And boy will the late comers scream if the watchers of unpopular
channels get up early (or set their DVRs to record), claim their
channels, and the late comers can't get the Super Bowl. That's
unlikely to happen unless there is some kind of conspiracy that
involves knowing how to game the system. I presume there are some
manual controls to avoid that.

Now that I think of it, the Lions v. Christians Rerun Channel sounds
like it might be a popular "reality TV" show, kinda like "Survivor
- Roman Empire". Except Survivor rarely has much gore, and what
little there is gets mostly hidden by the medical staff. Come to
think of it, they already did "Survivor - Roman Empire" on Star
Trek: TOS.

> I have had a couple occasions that may be explained by related
> problems. I am not supposed to have problems, as I am still on
> analog cable.

Maybe your analog head-end is fed by a digital head-end with dynamic
channel assignment?

> However, I've had several times when I set TiVo to
> record something on PBS and ended up with a home shoping channel.
> (No, it wasn't just a pledge drive.)

It should be easy to tell the difference between a pledge drive
and a shopping channel.

> The cable companies are supposed to size the head ends and down-stream
> population to match, but there is some modeling and inexact stuff
> in there.

Exact or not, it's about HOW OFTEN (not IF) they deny someone a
channel they want.

It seems to me that unless the design allows them to transmit the
minimum of (all the channels they've got or will have) and (one
channel per customer or DVR tuner they've got or will have), they
*WILL* screw up and deny someone the channel they want. If they
meet the criteria for never denying channels, they can use fixed
assignments.

They can make that happening rare, like maybe once a year, but not
eliminate it. Period. That's not necessarily a bad thing - fully
supporting all possible traffic will cost a lot. Phone companies
do the same thing for picking up the phone and getting (or not
getting) dial tone or making calls to certain cities and not running
out of long-distance trunks and giving fast-busy. And on days like
Mother's Day or the day of a big earthquake in California (even if
there's no phone infrastructure damage), they give out fast-busies
to some callers. Even 911 is not designed to never make a caller
wait. Also, they certainly don't have 10,000 fire trucks for a
town with 10,000 houses, just in case they are needed.
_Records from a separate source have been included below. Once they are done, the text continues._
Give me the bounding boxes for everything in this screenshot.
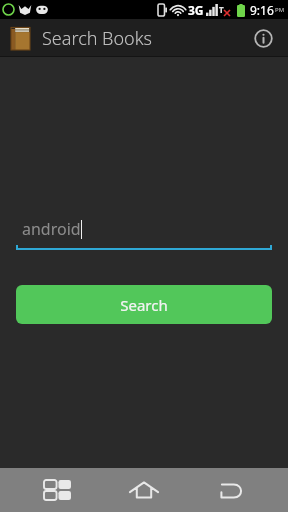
button[interactable]: About	[248, 23, 278, 53]
staticText: 3G	[188, 2, 204, 18]
staticText: 9:16	[250, 2, 274, 18]
staticText: android	[22, 218, 81, 240]
staticText: Search Books	[42, 26, 153, 51]
staticText: Search	[120, 295, 168, 315]
button[interactable]: Home	[114, 468, 174, 512]
staticText: PM	[275, 6, 285, 14]
button[interactable]: Recents	[27, 468, 87, 512]
button[interactable]: Back	[201, 468, 261, 512]
staticText: T	[219, 4, 224, 15]
button[interactable]: Search	[16, 285, 272, 324]
button[interactable]: android	[16, 218, 272, 250]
> Of course, DVRs with oodles of simultaneous tuners don't make this
> easier for the cable companies.

>>Do they get an error message? The wrong
>>channel? The channel they want with a refresh rate of one frame
>>per minute and a resolution of 4.8i? A refund?
>
> There is probably an error message available to the TiVo, but the
> main thing is that the channel isn't there. The rest is screen
> painting.

So it sounds like they get the wrong channel, from your PBS example.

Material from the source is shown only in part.